Keep to one stretch of the data below, the lines from the one with "אחר בנוגע להזנת" up to and including the one with "אספקת חלב האם.", and return that stretch exactly.

== Extracted information ==

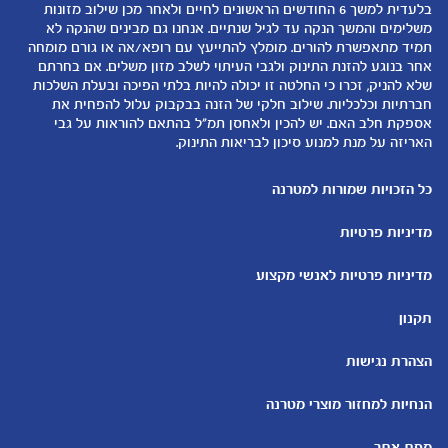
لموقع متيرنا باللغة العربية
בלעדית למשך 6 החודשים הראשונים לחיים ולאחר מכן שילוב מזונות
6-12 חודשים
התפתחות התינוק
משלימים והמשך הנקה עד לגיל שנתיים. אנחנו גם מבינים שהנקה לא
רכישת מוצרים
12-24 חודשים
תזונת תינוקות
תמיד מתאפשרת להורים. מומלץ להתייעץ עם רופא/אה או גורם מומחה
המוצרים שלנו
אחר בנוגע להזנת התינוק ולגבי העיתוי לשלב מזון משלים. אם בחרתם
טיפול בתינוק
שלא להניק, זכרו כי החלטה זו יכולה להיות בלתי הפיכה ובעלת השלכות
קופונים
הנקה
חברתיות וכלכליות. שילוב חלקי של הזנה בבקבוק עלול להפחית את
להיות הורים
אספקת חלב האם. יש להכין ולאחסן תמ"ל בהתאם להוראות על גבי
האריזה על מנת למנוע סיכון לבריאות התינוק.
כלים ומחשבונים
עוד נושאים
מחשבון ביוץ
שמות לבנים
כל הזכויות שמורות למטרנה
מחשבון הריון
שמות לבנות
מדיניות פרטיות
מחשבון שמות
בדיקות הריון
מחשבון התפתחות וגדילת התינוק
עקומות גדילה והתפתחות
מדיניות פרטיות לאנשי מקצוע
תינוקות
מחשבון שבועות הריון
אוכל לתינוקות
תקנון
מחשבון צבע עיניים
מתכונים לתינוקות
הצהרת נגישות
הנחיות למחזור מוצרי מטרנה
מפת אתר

===
== Extracted information ==

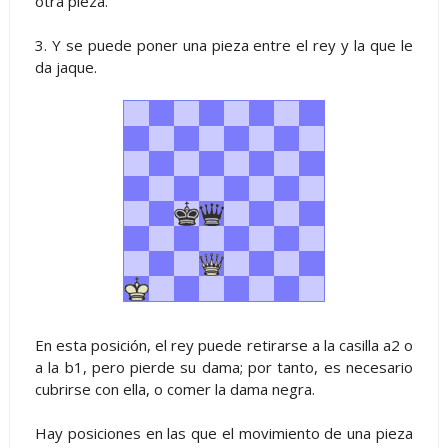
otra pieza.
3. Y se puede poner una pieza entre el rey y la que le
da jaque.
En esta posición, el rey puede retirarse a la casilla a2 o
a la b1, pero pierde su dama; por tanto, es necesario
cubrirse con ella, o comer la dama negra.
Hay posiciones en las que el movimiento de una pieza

===

● Solution for this problem
אחר בנוגע להזנת התינוק ולגבי העיתוי לשלב מזון משלים. אם בחרתם
טיפול בתינוק
שלא להניק, זכרו כי החלטה זו יכולה להיות בלתי הפיכה ובעלת השלכות
קופונים
הנקה
חברתיות וכלכליות. שילוב חלקי של הזנה בבקבוק עלול להפחית את
להיות הורים
אספקת חלב האם. יש להכין ולאחסן תמ"ל בהתאם להוראות על גבי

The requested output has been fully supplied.